Officiellement interdite en Egypte depuis 1954, mais toutefois tolérée dans les faits par Hosni Moubarak en raison de son profond entracinement dans la société égyptienne, la confrérie des Frères musulmans, la plus ancienne de l'islamisme sunnite — elle a été fondée en 1928 par Hassan al-Banna --, est aujourd'hui la principale force d'opposition organisée du pays. Brutalement réprimée dans les années '50 et '60 par Nasser qui fait tuer, torturer et emprisonner des milliers de ses membres, elle réintègre progressivement la vie égyptienne après l'amnistie générale décrétée par Anouar el-Sadate. En 2000, elle parvient à faire élire 17 de ses candidats sous une étiquette "Indépendants" au Parlement du Caire. En 2005, 88 députés sur 454 au total la représentent dans la même assemblée.
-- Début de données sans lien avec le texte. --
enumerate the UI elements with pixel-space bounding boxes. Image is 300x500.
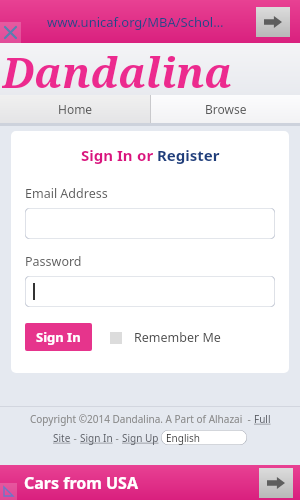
button[interactable]: Remember Me [110,329,221,346]
button[interactable]: Ad info [0,483,17,500]
button[interactable]: Full [254,412,271,426]
button[interactable]: Register [157,145,220,165]
button[interactable]: Cars from USA [0,465,300,500]
button[interactable]: Open advertisement [259,468,293,498]
button[interactable]: Home [0,95,150,123]
staticText: Copyright ©2014 Dandalina. A Part of Alh… [30,412,254,426]
staticText: Dandalina [2,43,233,95]
staticText: Home [58,101,93,117]
button[interactable]: Site [53,431,71,445]
staticText: Password [25,253,82,270]
staticText: or [137,145,157,165]
staticText: Email Address [25,185,108,202]
button[interactable]: Sign Up [122,431,159,445]
button[interactable] [25,208,275,239]
button[interactable]: Sign In [80,431,113,445]
button[interactable]: Sign In [25,323,92,351]
button[interactable]: Open advertisement [256,7,290,37]
button[interactable]: Browse [151,95,300,123]
button[interactable]: Language English [161,430,247,445]
button[interactable]: Sign In [81,145,137,165]
staticText: Cars from USA [24,472,138,494]
staticText: www.unicaf.org/MBA/Schol… [47,13,224,31]
staticText: Sign In [36,328,81,346]
button[interactable]: Close ad [0,22,21,43]
staticText: Remember Me [134,329,221,346]
staticText: Browse [205,101,247,117]
button[interactable]: www.unicaf.org/MBA/Schol… [0,0,300,43]
staticText: - [113,431,122,445]
staticText: English [166,431,201,445]
staticText: - [71,431,80,445]
button[interactable] [25,276,275,307]
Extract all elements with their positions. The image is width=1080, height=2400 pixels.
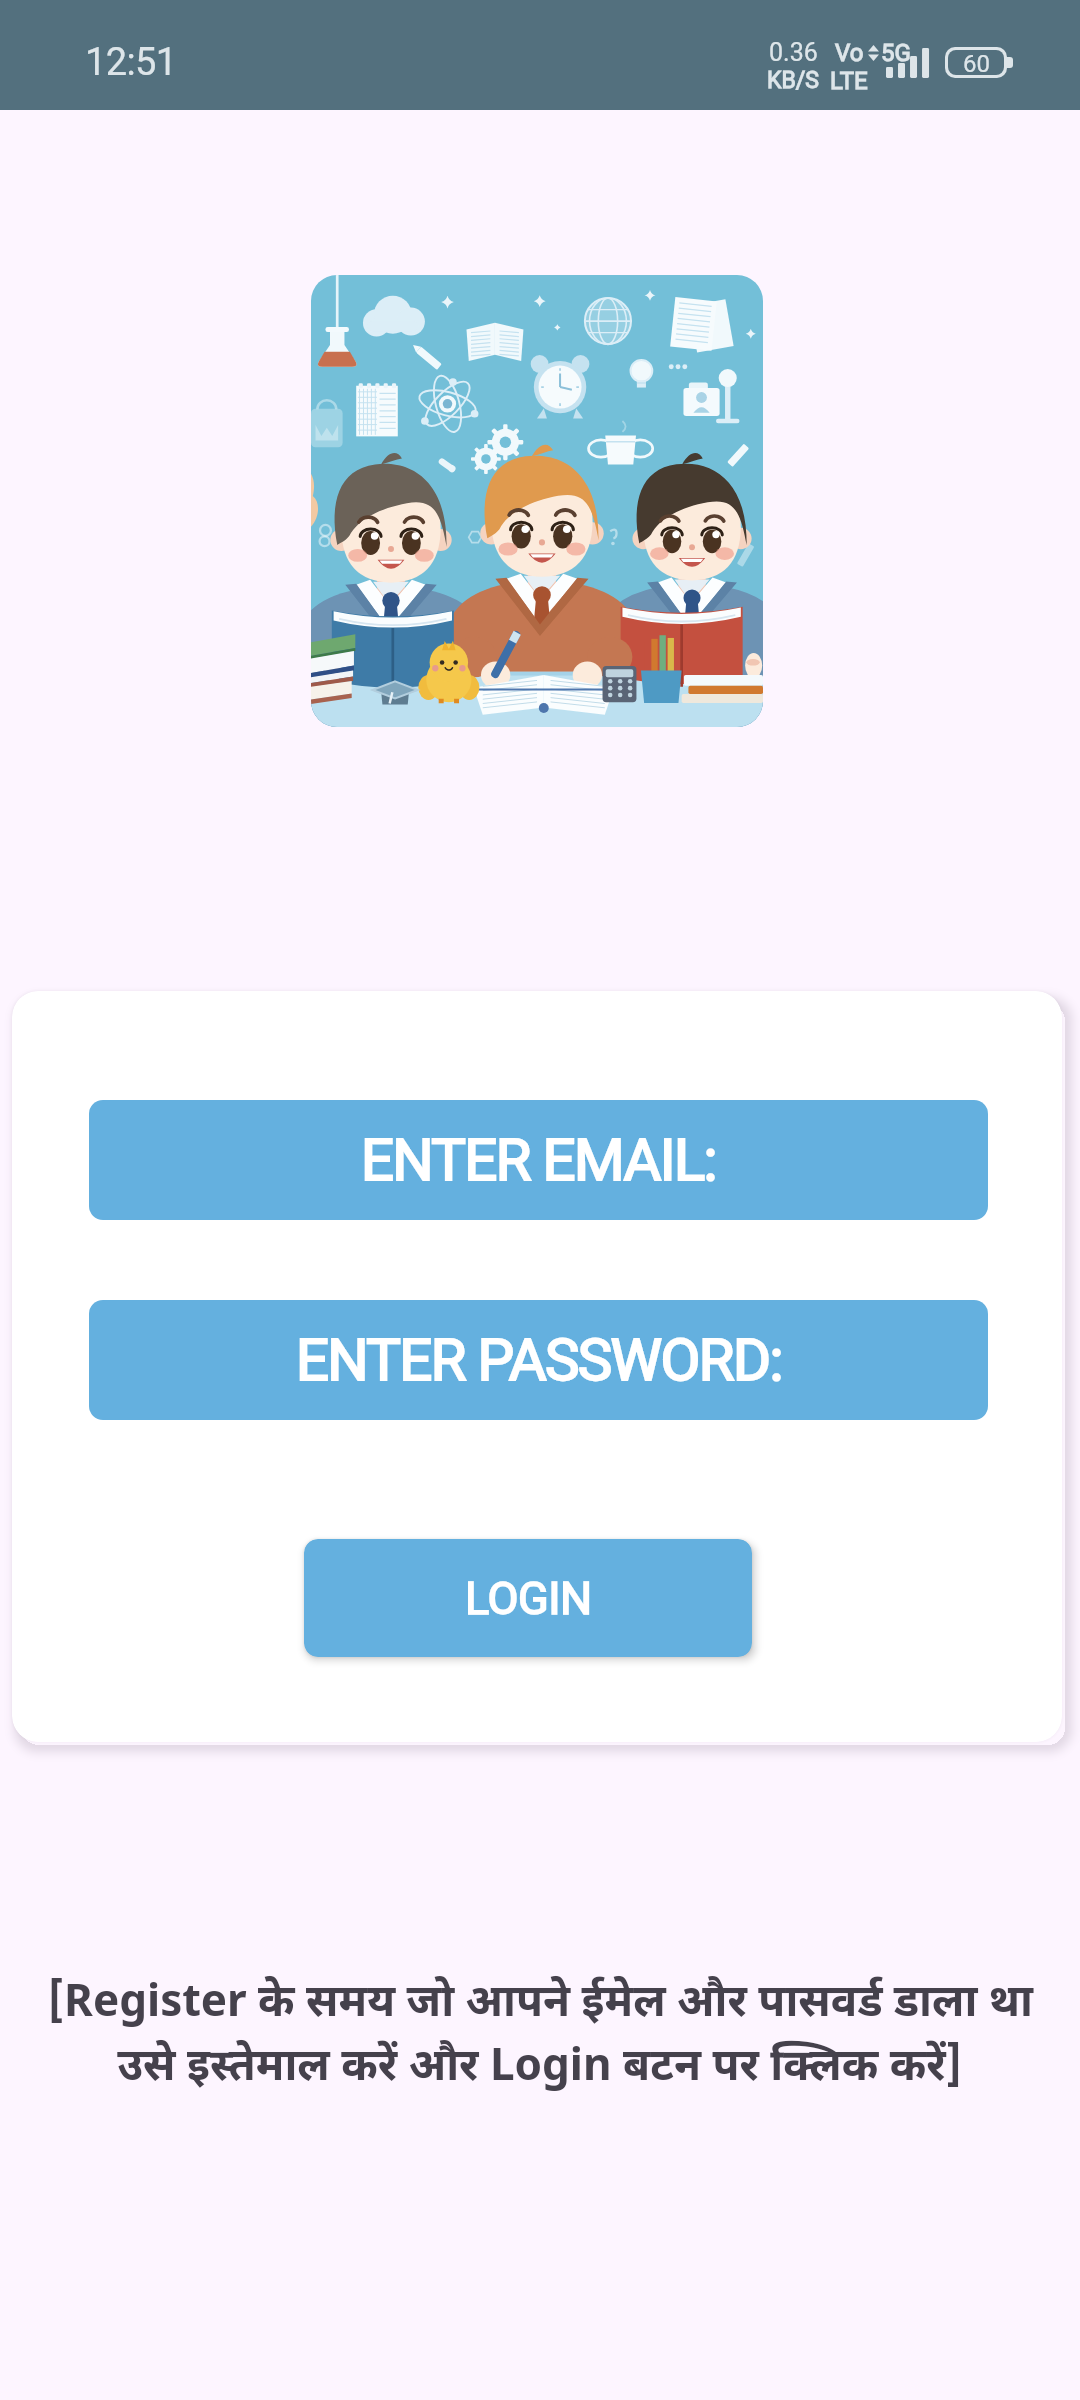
staticText: 60 — [963, 50, 990, 75]
staticText: ENTER PASSWORD: — [296, 1326, 782, 1394]
staticText: LOGIN — [465, 1572, 592, 1625]
staticText: KB/S — [767, 67, 819, 94]
other: Students studying illustration — [311, 275, 763, 727]
button[interactable]: ENTER PASSWORD: — [89, 1300, 988, 1420]
staticText: [Register के समय जो आपने ईमेल और पासवर्ड… — [47, 1977, 1033, 2098]
staticText: ENTER EMAIL: — [361, 1126, 717, 1194]
staticText: Vo — [835, 39, 864, 67]
button[interactable]: ENTER EMAIL: — [89, 1100, 988, 1220]
staticText: 5G — [881, 39, 911, 67]
staticText: LTE — [830, 67, 868, 95]
staticText: 12:51 — [85, 40, 177, 85]
staticText: 0.36 — [769, 38, 818, 67]
button[interactable]: LOGIN — [304, 1539, 752, 1657]
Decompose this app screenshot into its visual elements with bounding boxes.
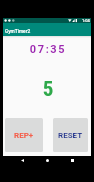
staticText: REP+: [14, 131, 34, 140]
button[interactable]: RESET: [53, 118, 88, 152]
button[interactable]: Recents: [65, 156, 79, 165]
staticText: 07:35: [4, 43, 92, 56]
button[interactable]: REP+: [5, 118, 43, 152]
staticText: GymTimer2: [5, 29, 31, 35]
button[interactable]: Home: [40, 156, 54, 165]
staticText: 5: [4, 77, 92, 102]
staticText: 1:04: [82, 18, 90, 23]
button[interactable]: Back: [15, 156, 29, 165]
staticText: RESET: [58, 131, 83, 140]
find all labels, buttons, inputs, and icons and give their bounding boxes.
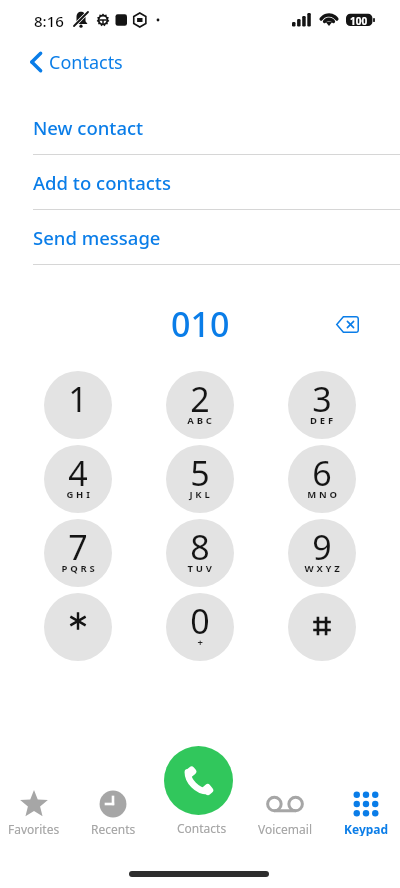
button[interactable]: 4 xyxy=(44,445,112,513)
button[interactable]: Add to contacts xyxy=(0,155,400,210)
staticText: 2 xyxy=(190,376,210,422)
staticText: 100 xyxy=(350,14,368,26)
button[interactable]: Keypad xyxy=(326,784,400,836)
staticText: 6 xyxy=(312,450,332,496)
staticText: 7 xyxy=(68,524,88,570)
button[interactable]: Send message xyxy=(0,210,400,265)
staticText: PQRS xyxy=(61,562,98,575)
staticText: Add to contacts xyxy=(33,170,171,195)
staticText: GHI xyxy=(66,488,93,501)
button[interactable]: 9 xyxy=(288,519,356,587)
button[interactable]: 3 xyxy=(288,371,356,439)
staticText: JKL xyxy=(189,488,213,501)
staticText: + xyxy=(197,636,206,649)
staticText: New contact xyxy=(33,115,144,140)
button[interactable]: 0 xyxy=(166,593,234,661)
staticText: WXYZ xyxy=(304,562,343,575)
staticText: DEF xyxy=(310,414,336,427)
staticText: 9 xyxy=(312,524,332,570)
staticText: ABC xyxy=(187,414,215,427)
staticText: 010 xyxy=(171,301,230,347)
button[interactable] xyxy=(44,593,112,661)
staticText: Keypad xyxy=(344,821,389,836)
staticText: 8 xyxy=(190,524,210,570)
staticText: Voicemail xyxy=(258,821,312,836)
button[interactable]: Voicemail xyxy=(245,784,325,836)
staticText: Send message xyxy=(33,225,161,250)
button[interactable]: 7 xyxy=(44,519,112,587)
staticText: 8:16 xyxy=(34,11,64,31)
staticText: Contacts xyxy=(49,50,123,75)
button[interactable]: Recents xyxy=(73,784,153,836)
staticText: 1 xyxy=(68,376,88,422)
button[interactable]: New contact xyxy=(0,100,400,155)
staticText: Recents xyxy=(91,821,136,836)
staticText: 5 xyxy=(190,450,210,496)
staticText: 3 xyxy=(312,376,332,422)
button[interactable]: 6 xyxy=(288,445,356,513)
button[interactable]: 5 xyxy=(166,445,234,513)
staticText: MNO xyxy=(307,488,340,501)
staticText: TUV xyxy=(187,562,215,575)
button[interactable]: Back to Contacts xyxy=(0,45,400,79)
button[interactable] xyxy=(288,593,356,661)
staticText: 0 xyxy=(190,598,210,644)
staticText: Favorites xyxy=(8,821,60,836)
button[interactable]: 1 xyxy=(44,371,112,439)
staticText: 4 xyxy=(68,450,88,496)
staticText: Contacts xyxy=(177,820,227,836)
button[interactable]: 2 xyxy=(166,371,234,439)
button[interactable]: Contacts call xyxy=(164,746,233,815)
button[interactable]: Favorites xyxy=(0,784,74,836)
button[interactable]: Backspace xyxy=(326,303,368,345)
button[interactable]: 8 xyxy=(166,519,234,587)
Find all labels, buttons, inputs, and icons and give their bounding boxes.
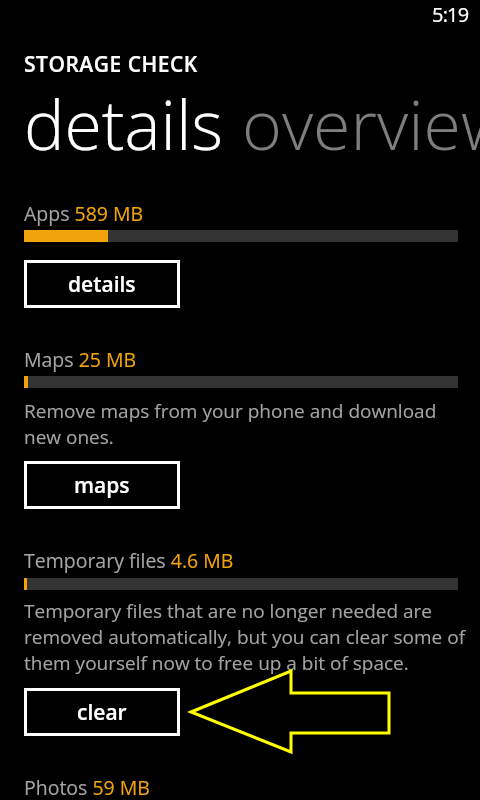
staticText: details [24, 77, 444, 159]
staticText: Temporary files that are no longer neede… [24, 598, 478, 676]
other: Arrow pointing to the clear button [0, 0, 480, 800]
staticText: Temporary files 4.6 MB [24, 547, 234, 574]
staticText: STORAGE CHECK [24, 50, 198, 79]
button[interactable]: details [24, 260, 180, 308]
button[interactable]: maps [24, 461, 180, 509]
button[interactable]: overview [242, 77, 480, 159]
staticText: details [68, 270, 136, 299]
staticText: clear [77, 698, 127, 727]
staticText: Apps 589 MB [24, 200, 144, 227]
staticText: maps [74, 471, 130, 500]
staticText: overview [242, 77, 480, 159]
button[interactable]: clear [24, 688, 180, 736]
staticText: Photos 59 MB [24, 774, 150, 800]
staticText: 5:19 [432, 1, 469, 28]
staticText: Remove maps from your phone and download… [24, 398, 478, 450]
staticText: Maps 25 MB [24, 346, 137, 373]
button[interactable]: details [24, 77, 444, 159]
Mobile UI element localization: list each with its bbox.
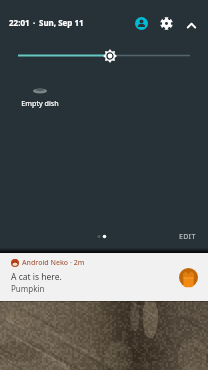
- button[interactable]: Android Neko · 2m: [0, 253, 208, 301]
- staticText: A cat is here.: [11, 271, 62, 283]
- staticText: 22:01: [9, 17, 30, 28]
- button[interactable]: EDIT: [171, 229, 204, 245]
- staticText: ·: [33, 17, 36, 28]
- button[interactable]: User account: [130, 12, 153, 35]
- button[interactable]: Brightness: [0, 44, 208, 66]
- button[interactable]: Collapse: [180, 14, 203, 37]
- staticText: Sun, Sep 11: [39, 17, 84, 28]
- staticText: EDIT: [179, 232, 196, 242]
- staticText: Android Neko · 2m: [22, 258, 85, 268]
- button[interactable]: Settings: [155, 12, 178, 35]
- button[interactable]: Empty dish: [14, 86, 66, 108]
- staticText: Empty dish: [21, 98, 59, 108]
- staticText: Pumpkin: [11, 283, 45, 294]
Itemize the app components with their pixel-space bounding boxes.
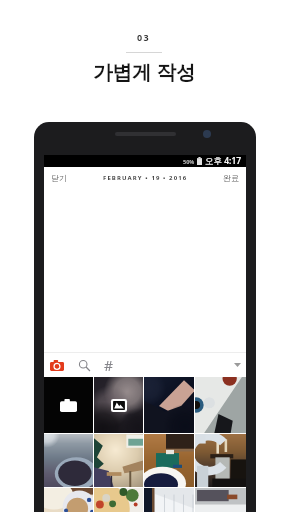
button[interactable]: 닫기 (44, 169, 74, 187)
staticText: 오후 4:17 (205, 155, 242, 167)
button[interactable]: Photo 4 (195, 377, 246, 433)
button[interactable]: Photo 1 (44, 377, 93, 433)
button[interactable]: Photo 12 (195, 488, 246, 512)
button[interactable]: Photo 10 (94, 488, 143, 512)
staticText: 가볍게 작성 (93, 58, 196, 85)
button[interactable]: Hashtag (102, 354, 116, 377)
staticText: FEBRUARY • 19 • 2016 (103, 174, 188, 182)
button[interactable]: Photo 5 (44, 434, 93, 487)
staticText: 50% (183, 158, 195, 165)
button[interactable]: 완료 (216, 169, 246, 187)
button[interactable]: Photo 11 (144, 488, 194, 512)
button[interactable]: Photo 7 (144, 434, 194, 487)
button[interactable]: Photo 6 (94, 434, 143, 487)
button[interactable]: Photo 9 (44, 488, 93, 512)
staticText: 닫기 (51, 173, 67, 183)
staticText: 03 (137, 31, 151, 43)
button[interactable]: Photo 3 (144, 377, 194, 433)
button[interactable]: Camera (48, 356, 66, 375)
button[interactable]: Photo 8 (195, 434, 246, 487)
button[interactable]: Search (76, 355, 93, 376)
button[interactable]: Expand (234, 363, 241, 367)
staticText: # (104, 356, 114, 375)
button[interactable]: Photo 2 (94, 377, 143, 433)
staticText: 완료 (223, 173, 239, 183)
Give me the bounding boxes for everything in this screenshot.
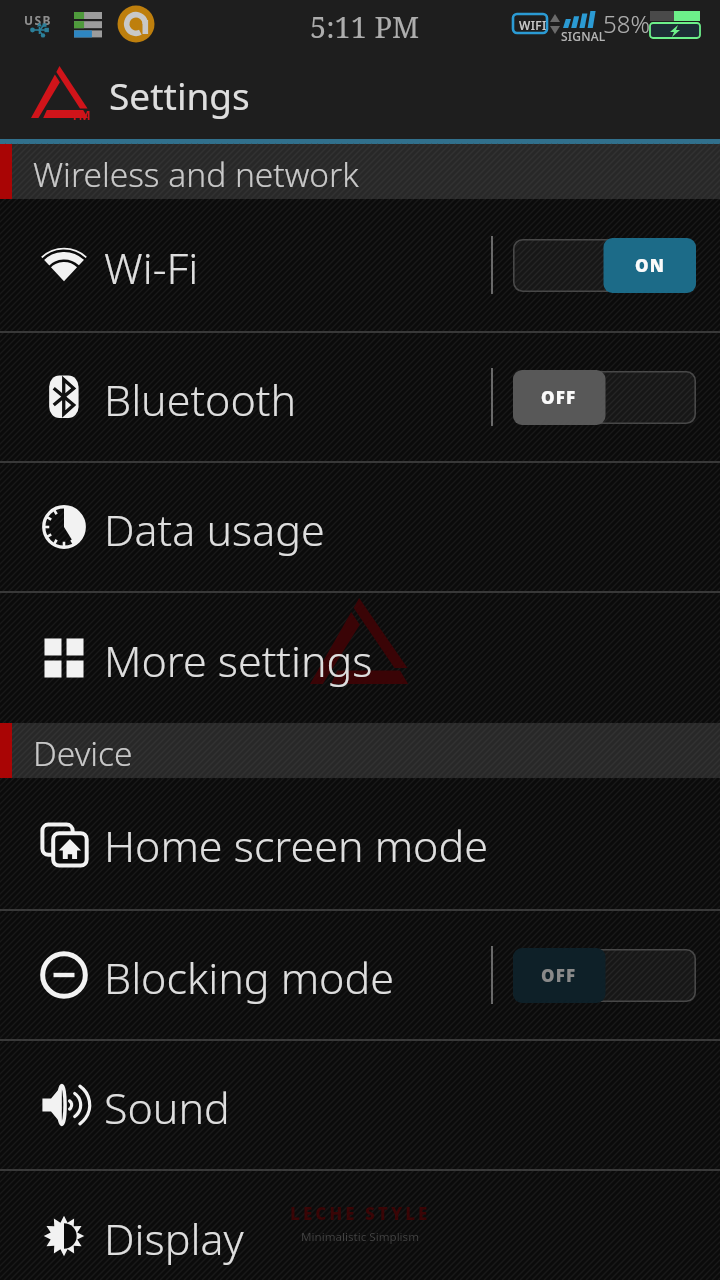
button[interactable]: OFF [490, 911, 720, 1039]
staticText: USB [24, 12, 52, 28]
button[interactable]: Data usage [0, 463, 720, 591]
staticText: Wi-Fi [104, 238, 199, 297]
other: App logo [31, 66, 89, 118]
staticText: WIFI [519, 17, 547, 33]
staticText: Display [104, 1209, 244, 1268]
button[interactable]: ON [490, 199, 720, 331]
staticText: Wireless and network [33, 151, 359, 197]
staticText: Bluetooth [104, 370, 296, 429]
staticText: OFF [541, 964, 577, 987]
button[interactable]: More settings [0, 593, 720, 723]
staticText: More settings [104, 631, 373, 690]
staticText: Sound [104, 1078, 230, 1137]
button[interactable]: Wi-Fi [0, 199, 720, 331]
staticText: 5:11 PM [310, 7, 420, 46]
button[interactable]: Blocking mode [0, 911, 720, 1039]
staticText: SIGNAL [561, 28, 606, 44]
staticText: 58% [603, 7, 650, 40]
button[interactable]: Bluetooth [0, 333, 720, 461]
staticText: OFF [541, 386, 577, 409]
staticText: Minimalistic Simplism [301, 1229, 420, 1245]
button[interactable]: LECHE STYLE [0, 1171, 720, 1280]
staticText: ON [635, 254, 666, 277]
staticText: Data usage [104, 500, 325, 559]
staticText: Home screen mode [104, 816, 488, 875]
staticText: LECHE STYLE [290, 1202, 431, 1225]
button[interactable]: OFF [490, 333, 720, 461]
button[interactable]: Sound [0, 1041, 720, 1169]
staticText: Blocking mode [104, 948, 394, 1007]
button[interactable]: Home screen mode [0, 778, 720, 909]
staticText: Settings [109, 70, 250, 120]
staticText: TM [71, 106, 91, 124]
staticText: Device [33, 730, 133, 776]
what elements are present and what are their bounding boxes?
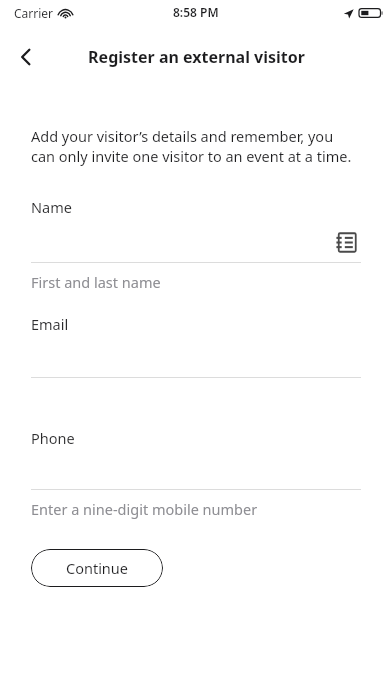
staticText: 8:58 PM [173,4,219,20]
button[interactable]: Continue [31,549,163,587]
staticText: Add your visitor’s details and remember,… [31,126,352,167]
staticText: Continue [66,558,128,578]
button[interactable]: Back [6,37,46,77]
staticText: First and last name [31,272,161,292]
staticText: Phone [31,428,75,448]
staticText: Email [31,314,69,334]
button[interactable]: Choose from contacts [331,227,361,257]
staticText: Enter a nine-digit mobile number [31,499,258,519]
staticText: Name [31,197,72,217]
staticText: Carrier [14,5,54,21]
staticText: Register an external visitor [88,46,305,68]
Mais en novembre 2010, elle se retire totalement du processus électoral législatif, estimant que le scrutin est entaché de fraudes massives au profit du pouvoir en place.

Le mouvement des Frères musulmans suscite la crainte irraisonnée du camp israélo-occidental qui redoute l'instauration d'une République islamique égyptienne calquée sur le modèle iranien. Mais selon tous les observateurs sérieux, la confrérie islamiste est loin d'être majoritaire, représentant tout au plus 25% à 30% des intentions de vote. Par ailleurs, même si certains de ses dirigeants conservateurs comme Mohammed Badie (guide suprême depuis janvier 2010), Mahmoud Ezzat ou encore Khaïrat al-Chater prônent la loi islamique, le mouvement compte aussi en son sein des courants plus modérés dont la préoccupation est plutôt sociale. Enfin la "Révolution du Nil" est le fruit du peuple égyptien dans toute ses composantes et notamment d'une jeunesse issue des classes moyennes qui aspire avant tout à une démocratie et un gouvernement laïc.

Pour l'ismalogue suisse d'origine égyptienne Tariq Ramadan, "les Frères musulmans ne sont pas maîtres du jeu". Selon lui, le mouvement est "divisé entre une mouvance que l'on pourrait qualifier de salafiste traditionnelle et conservatrice, et une autre, plus moderne, qui partage les points de vue du Premier ministre turc Recep Tayyip Erdogan et son évolution. Cette dernière, plus en phase avec les aspirations des jeunes, est une force qui compte notamment dans le mouvement transpolitique Kefaya ("Ça suffit !"). Il estime que "les Occidentaux vont devoir faire leur examen de conscience et arrêter de fustiger les opposants aux dictateurs pour justifier les dictatures".